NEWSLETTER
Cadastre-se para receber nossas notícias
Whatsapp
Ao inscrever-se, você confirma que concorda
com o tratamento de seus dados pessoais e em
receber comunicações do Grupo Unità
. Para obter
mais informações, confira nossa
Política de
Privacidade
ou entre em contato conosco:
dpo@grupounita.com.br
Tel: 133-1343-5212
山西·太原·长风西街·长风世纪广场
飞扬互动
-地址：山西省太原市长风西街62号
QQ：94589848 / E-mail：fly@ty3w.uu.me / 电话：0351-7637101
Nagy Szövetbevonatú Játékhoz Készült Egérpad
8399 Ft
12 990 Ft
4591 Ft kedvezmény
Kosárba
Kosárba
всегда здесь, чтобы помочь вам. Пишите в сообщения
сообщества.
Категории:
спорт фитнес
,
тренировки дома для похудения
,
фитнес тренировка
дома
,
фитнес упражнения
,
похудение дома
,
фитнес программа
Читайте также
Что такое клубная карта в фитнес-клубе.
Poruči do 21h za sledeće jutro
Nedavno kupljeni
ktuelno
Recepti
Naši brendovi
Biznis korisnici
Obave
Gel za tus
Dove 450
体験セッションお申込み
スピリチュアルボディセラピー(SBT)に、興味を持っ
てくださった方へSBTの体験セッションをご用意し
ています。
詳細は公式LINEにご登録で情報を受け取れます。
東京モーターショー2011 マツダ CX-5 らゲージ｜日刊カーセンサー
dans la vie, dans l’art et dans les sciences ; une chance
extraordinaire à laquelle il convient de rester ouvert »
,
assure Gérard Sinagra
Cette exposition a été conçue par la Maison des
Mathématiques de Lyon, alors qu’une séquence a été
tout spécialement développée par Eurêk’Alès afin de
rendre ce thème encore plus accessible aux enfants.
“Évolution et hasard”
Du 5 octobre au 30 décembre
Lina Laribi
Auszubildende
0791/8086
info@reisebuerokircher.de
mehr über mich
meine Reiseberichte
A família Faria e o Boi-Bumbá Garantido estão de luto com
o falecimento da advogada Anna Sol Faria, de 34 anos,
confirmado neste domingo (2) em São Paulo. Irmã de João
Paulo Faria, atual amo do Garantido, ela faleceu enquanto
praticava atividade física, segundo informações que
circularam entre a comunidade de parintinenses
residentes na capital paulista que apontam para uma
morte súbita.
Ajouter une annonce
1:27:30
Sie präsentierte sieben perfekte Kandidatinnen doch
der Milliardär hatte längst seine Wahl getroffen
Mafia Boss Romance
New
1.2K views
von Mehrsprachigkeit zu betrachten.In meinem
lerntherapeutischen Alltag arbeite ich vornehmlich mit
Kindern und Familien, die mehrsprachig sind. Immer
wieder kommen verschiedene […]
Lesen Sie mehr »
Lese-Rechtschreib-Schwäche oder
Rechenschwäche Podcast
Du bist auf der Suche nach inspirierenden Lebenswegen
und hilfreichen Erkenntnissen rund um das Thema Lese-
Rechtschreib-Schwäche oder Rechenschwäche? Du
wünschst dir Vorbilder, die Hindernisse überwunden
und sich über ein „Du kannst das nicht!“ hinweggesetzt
================
* _Task prompt_
The full listing, retyped exactly, is the expected answer.

* _Response area_
NEWSLETTER
Cadastre-se para receber nossas notícias
Whatsapp
Ao inscrever-se, você confirma que concorda
com o tratamento de seus dados pessoais e em
receber comunicações do Grupo Unità
. Para obter
mais informações, confira nossa
Política de
Privacidade
ou entre em contato conosco:
dpo@grupounita.com.br
Tel: 133-1343-5212
山西·太原·长风西街·长风世纪广场
飞扬互动
-地址：山西省太原市长风西街62号
QQ：94589848 / E-mail：fly@ty3w.uu.me / 电话：0351-7637101
Nagy Szövetbevonatú Játékhoz Készült Egérpad
8399 Ft
12 990 Ft
4591 Ft kedvezmény
Kosárba
Kosárba
всегда здесь, чтобы помочь вам. Пишите в сообщения
сообщества.
Категории:
спорт фитнес
,
тренировки дома для похудения
,
фитнес тренировка
дома
,
фитнес упражнения
,
похудение дома
,
фитнес программа
Читайте также
Что такое клубная карта в фитнес-клубе.
Poruči do 21h za sledeće jutro
Nedavno kupljeni
ktuelno
Recepti
Naši brendovi
Biznis korisnici
Obave
Gel za tus
Dove 450
体験セッションお申込み
スピリチュアルボディセラピー(SBT)に、興味を持っ
てくださった方へSBTの体験セッションをご用意し
ています。
詳細は公式LINEにご登録で情報を受け取れます。
東京モーターショー2011 マツダ CX-5 らゲージ｜日刊カーセンサー
dans la vie, dans l’art et dans les sciences ; une chance
extraordinaire à laquelle il convient de rester ouvert »
,
assure Gérard Sinagra
Cette exposition a été conçue par la Maison des
Mathématiques de Lyon, alors qu’une séquence a été
tout spécialement développée par Eurêk’Alès afin de
rendre ce thème encore plus accessible aux enfants.
“Évolution et hasard”
Du 5 octobre au 30 décembre
Lina Laribi
Auszubildende
0791/8086
info@reisebuerokircher.de
mehr über mich
meine Reiseberichte
A família Faria e o Boi-Bumbá Garantido estão de luto com
o falecimento da advogada Anna Sol Faria, de 34 anos,
confirmado neste domingo (2) em São Paulo. Irmã de João
Paulo Faria, atual amo do Garantido, ela faleceu enquanto
praticava atividade física, segundo informações que
circularam entre a comunidade de parintinenses
residentes na capital paulista que apontam para uma
morte súbita.
Ajouter une annonce
1:27:30
Sie präsentierte sieben perfekte Kandidatinnen doch
der Milliardär hatte längst seine Wahl getroffen
Mafia Boss Romance
New
1.2K views
von Mehrsprachigkeit zu betrachten.In meinem
lerntherapeutischen Alltag arbeite ich vornehmlich mit
Kindern und Familien, die mehrsprachig sind. Immer
wieder kommen verschiedene […]
Lesen Sie mehr »
Lese-Rechtschreib-Schwäche oder
Rechenschwäche Podcast
Du bist auf der Suche nach inspirierenden Lebenswegen
und hilfreichen Erkenntnissen rund um das Thema Lese-
Rechtschreib-Schwäche oder Rechenschwäche? Du
wünschst dir Vorbilder, die Hindernisse überwunden
und sich über ein „Du kannst das nicht!“ hinweggesetzt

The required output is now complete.